The new paper by economists Germán Gutiérrez and Thomas Philippon of New York University is a follow-up to their paper from late last year. The earlier paper documented the divergence between investment and profits, detailed why the trend was significant, and tried to figure out roughly what was behind the investment decline. Their results suggested that a lack of competition in the U.S. economy was a primary driver. Their new paper looks for evidence of a causal relationship between competition and investment.

One of the potential problems with trying to show that one thing causes another with econometrics is that researchers often face a trade-off between results that show clear causal links and results that are likely applicable to other cases. Gutiérrez and Philippon face such a dilemma here but end up choosing both options. They employ a so-called natural experiment where the entrance of competition from China changed investment decisions in the manufacturing sector, which is likely to generate clear results. The two economists then ran an analysis that looks at how more firms entering an industry than expected affects competition and then investment.
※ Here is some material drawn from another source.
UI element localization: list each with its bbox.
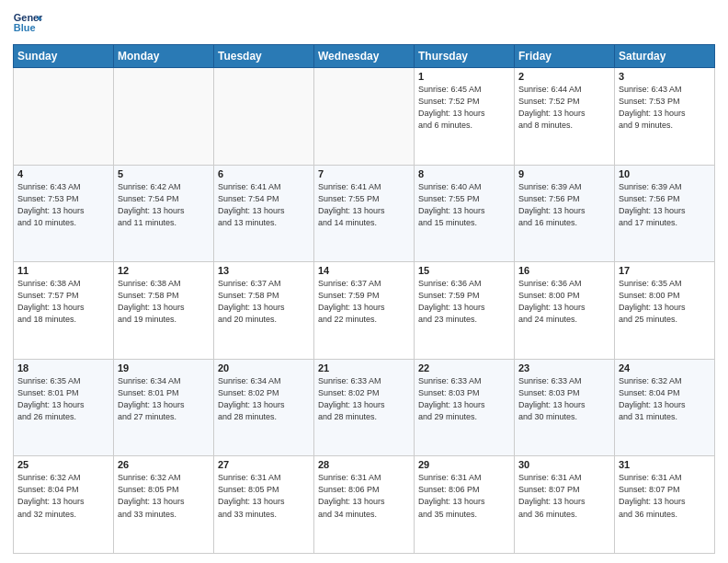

This technique isn’t going to be as crisp or clear as a natural experiment, but it’s likely to be a general result that holds up in a number of cases.

In both cases, the researchers find a causal link between competition and investment. The increase in competition resulting from increased Chinese manufacturing imports led to increased investment among leading firms facing this overseas competition. Industries that saw more “excess entry” also were the industries that showed rising investment. Furthermore, other research by Gutiérrez and Philippon shows that investment in the United States is weaker than in Europe, where competition is higher. The case that declining competition is causing, at least in part, the reduction in investment growth seems quite strong.

If this is the case, then the question is: What’s causing this decline in competition? The two economists look at three potential explanations: increasing regulation; the rise of “superstar” firms; and an aging U.S. population. They find a fair amount of evidence for the role of regulation, slightly less for superstar firms, and not much evidence at all for changing demographics.

Pointing to regulation as the chief culprit is only the start of an answer to this important question. It sparks other queries, such as what kinds of regulations are harming competition. And what about the role of enforcement? This is a factor that the authors discuss but don’t look at in the data. This paper is an important start for highlighting and thinking through the role of declining competition in reducing business investment. Let’s hope it’ll cause academics and policymakers to align to spend more time and resources investigating this problem.

Making antitrust work for the 21st century

Equitable Growth’s series on antitrust, competition, and equitable growth

Mergers and acquisitions are increasing apace in the U.S. economy. This means fewer choices in many industries—from airlines and communications to manufacturing and retail— for consumers and businesses alike. But what are the consequences for economic growth and competitiveness, particularly for employment and wages and family checkbooks? In October, 2016, Equitable Growth began a conversation about the role of antitrust and competition policy in promoting more equitable economic growth. Prominent academics and practitioners offered their perspectives on the current state of antitrust enforcement and where law and regulatory practices need to head to keep pace with a rapidly changing economy.

We are continuing that conversation through a series of essays, reports, and future events that lay the groundwork for debate and informed solutions by shedding light on an under-researched area of economic policy—one with serious implications for economic growth and inequality. Together, this series will establish a direct link between antitrust enforcement and the economic well-being of American workers and consumers.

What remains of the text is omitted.